Among the entries, which lines carry the string "Color"? Copy every one.

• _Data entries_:
#####

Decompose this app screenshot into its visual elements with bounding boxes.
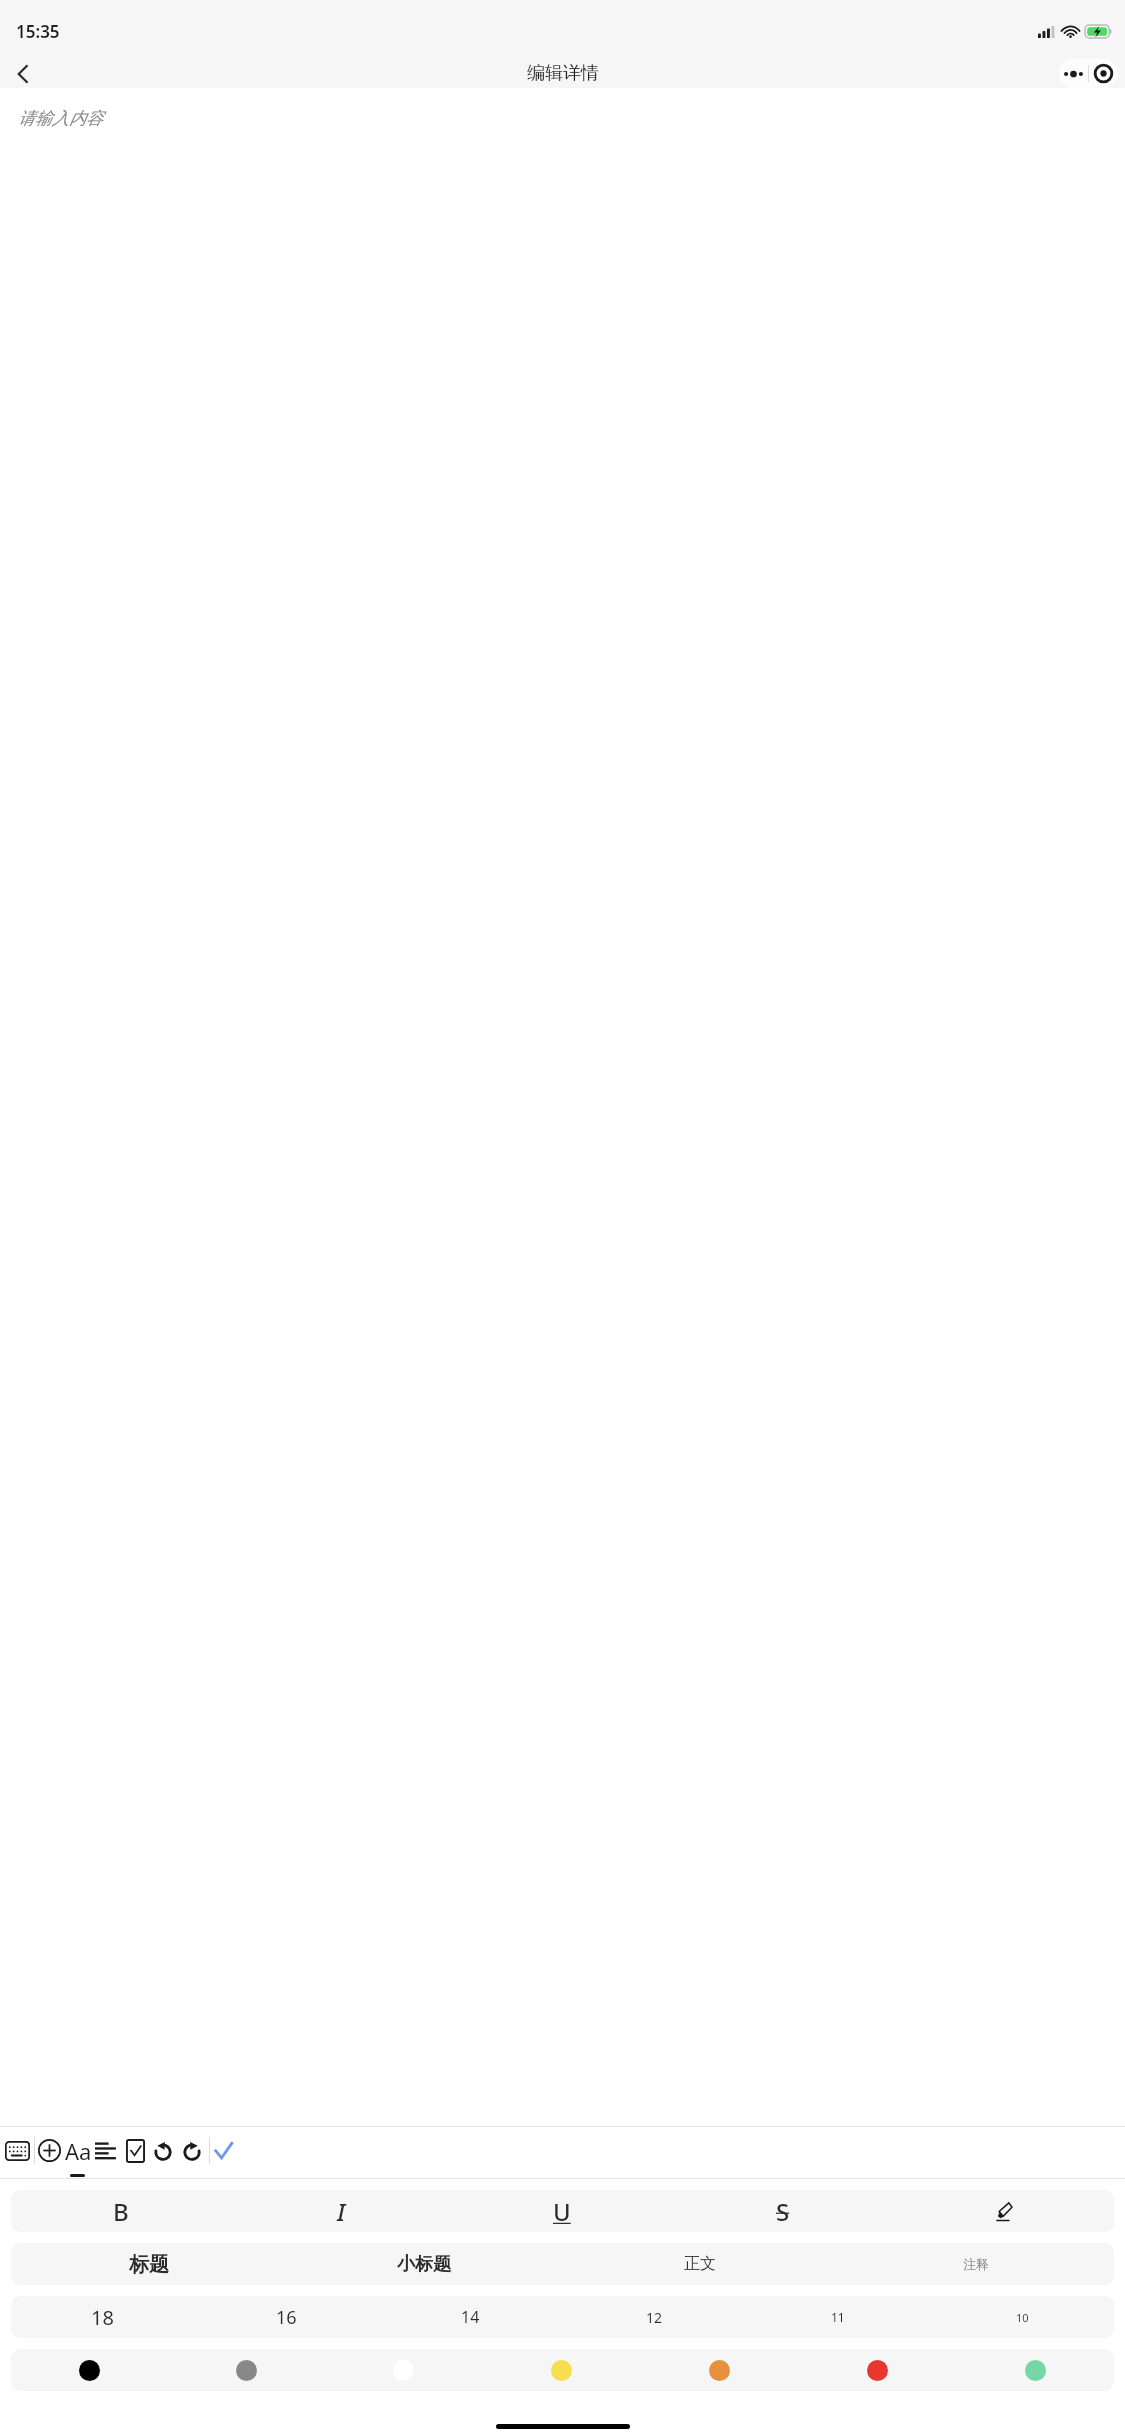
staticText: 15:35 [16,20,60,43]
button[interactable]: Caption [838,2243,1114,2285]
button[interactable]: Body [562,2243,838,2285]
button[interactable]: Color 5 [798,2349,956,2391]
button[interactable]: Color 1 [168,2349,325,2391]
button[interactable]: Align [85,2127,127,2174]
button[interactable]: Done [202,2127,244,2174]
button[interactable]: Insert [28,2127,70,2174]
button[interactable]: Undo [142,2127,184,2174]
button[interactable]: Color 4 [640,2349,798,2391]
button[interactable]: Color 6 [956,2349,1114,2391]
button[interactable]: Subtitle [286,2243,562,2285]
staticText: 注释 [963,2256,989,2272]
staticText: 14 [461,2306,480,2328]
staticText: 10 [1016,2310,1029,2325]
staticText: 11 [831,2309,845,2325]
button[interactable]: Color 0 [11,2349,168,2391]
button[interactable]: Strikethrough [672,2190,893,2232]
button[interactable]: Color 3 [482,2349,640,2391]
button[interactable]: Title [11,2243,286,2285]
button[interactable]: Size 11 [746,2296,930,2338]
staticText: 标题 [129,2252,169,2277]
button[interactable]: Checklist [114,2127,156,2174]
button[interactable]: Close [1089,59,1118,88]
staticText: U [553,2195,571,2228]
button[interactable]: Size 10 [930,2296,1114,2338]
staticText: 小标题 [397,2253,451,2276]
button[interactable]: Bold [11,2190,231,2232]
staticText: 16 [276,2305,297,2330]
staticText: 编辑详情 [527,62,599,85]
button[interactable]: Size 12 [562,2296,746,2338]
staticText: 正文 [684,2254,716,2274]
button[interactable]: Text style [57,2127,99,2174]
button[interactable]: Highlight [893,2190,1114,2232]
button[interactable]: Italic [231,2190,451,2232]
staticText: 18 [91,2304,114,2331]
staticText: 12 [646,2308,663,2327]
staticText: I [337,2195,346,2228]
staticText: 请输入内容 [18,108,103,129]
staticText: Aa [65,2136,92,2166]
button[interactable]: Underline [451,2190,672,2232]
button[interactable]: Size 16 [194,2296,378,2338]
button[interactable]: Size 14 [378,2296,562,2338]
button[interactable]: Redo [171,2127,213,2174]
button[interactable]: Back [0,59,48,88]
staticText: B [113,2195,129,2228]
button[interactable]: Size 18 [11,2296,194,2338]
button[interactable]: Keyboard [0,2127,38,2174]
button[interactable]: More [1059,59,1088,88]
staticText: S [776,2195,790,2228]
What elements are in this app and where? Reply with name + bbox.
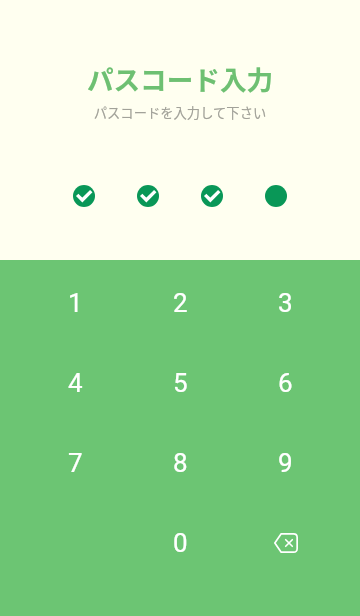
staticText: 1 [68, 288, 83, 318]
staticText: 7 [68, 448, 83, 478]
staticText: 9 [278, 448, 293, 478]
button[interactable]: 8 [128, 423, 233, 503]
button[interactable]: 1 [22, 263, 128, 343]
staticText: 3 [278, 288, 293, 318]
button[interactable]: 4 [22, 343, 128, 423]
button[interactable]: 2 [128, 263, 233, 343]
button[interactable]: 7 [22, 423, 128, 503]
button[interactable]: 5 [128, 343, 233, 423]
staticText: 8 [173, 448, 188, 478]
staticText: 5 [173, 368, 188, 398]
button[interactable]: 6 [233, 343, 338, 423]
button[interactable]: 0 [128, 503, 233, 583]
staticText: 6 [278, 368, 293, 398]
staticText: パスコードを入力して下さい [0, 103, 360, 122]
staticText: パスコード入力 [0, 59, 360, 98]
button[interactable]: 9 [233, 423, 338, 503]
button[interactable]: Backspace [233, 503, 338, 583]
staticText: 0 [173, 528, 188, 558]
staticText: 4 [68, 368, 83, 398]
staticText: 2 [173, 288, 188, 318]
button[interactable]: 3 [233, 263, 338, 343]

#####

• _Result of this exercise_:
button[interactable]: Color 5 [798,2349,956,2391]
button[interactable]: Color 1 [168,2349,325,2391]
button[interactable]: Color 4 [640,2349,798,2391]
button[interactable]: Color 6 [956,2349,1114,2391]
button[interactable]: Color 0 [11,2349,168,2391]
button[interactable]: Color 3 [482,2349,640,2391]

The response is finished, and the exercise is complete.